Dive Brief:
- The National Football League (NFL) has added four research universities to a project that is using mouthguard sensors to collect data from on-field head impacts.
- Working with medtech company Align Technology, the NFL will offer customized, sensor-loaded mouthguards to football players at eight universities, doubling the size of the program.
- Data from the sensors could show what the human head experiences during an impact, improving efforts to understand and reduce concussions in football.
Dive Insight:
The NFL’s concussion protocols came under scrutiny again after Miami Dolphins quarterback Tua Tagovailoa returned to the field after a head injury in a September game. Against that backdrop, the NFL revealed an expansion of its research into on-field head impacts late last week.
Last year, football players at The University of Alabama, The University of North Carolina at Chapel Hill, The University of Washington and University of Wisconsin could opt-in to wear a mouthguard that contains sensors as part of a research program. The NFL has doubled the size of the program for the coming year by adding The University of Florida, The University of Georgia, The University of Pittsburgh and Vanderbilt University to its list of partners.
Across the universities, more than 250 players have been measured for sensor-loaded mouthguards. The mouthguards are customized to each player using Align technology for scanning teeth.
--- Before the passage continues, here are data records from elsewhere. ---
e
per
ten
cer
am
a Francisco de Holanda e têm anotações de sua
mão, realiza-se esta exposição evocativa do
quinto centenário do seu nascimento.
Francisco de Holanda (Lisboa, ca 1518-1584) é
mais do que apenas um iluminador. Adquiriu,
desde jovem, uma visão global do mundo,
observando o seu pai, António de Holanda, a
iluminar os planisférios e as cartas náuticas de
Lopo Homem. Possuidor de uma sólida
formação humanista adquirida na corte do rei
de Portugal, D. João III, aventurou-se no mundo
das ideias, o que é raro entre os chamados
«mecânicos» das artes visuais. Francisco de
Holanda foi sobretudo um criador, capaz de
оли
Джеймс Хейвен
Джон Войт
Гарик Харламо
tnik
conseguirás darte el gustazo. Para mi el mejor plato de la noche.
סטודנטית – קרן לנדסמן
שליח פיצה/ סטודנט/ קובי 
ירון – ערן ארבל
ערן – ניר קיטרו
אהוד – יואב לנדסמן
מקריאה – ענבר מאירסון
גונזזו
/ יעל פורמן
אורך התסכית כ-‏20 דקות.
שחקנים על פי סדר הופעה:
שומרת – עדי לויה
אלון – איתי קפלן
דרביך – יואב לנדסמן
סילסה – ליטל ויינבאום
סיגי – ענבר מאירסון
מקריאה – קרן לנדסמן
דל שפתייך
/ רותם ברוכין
Each university will receive an analysis of impacts involving players on their teams to inform their own player health and safety programs.
The NFL will analyze anonymized data from all the players with independent experts at Biocore and the Center for Injury Research and Prevention at The Children's Hospital of Philadelphia. Analyzing the data, plus information collected from four NFL clubs, will show frequency and severity of impacts in games, and practices to inform the league’s approach to injury reduction.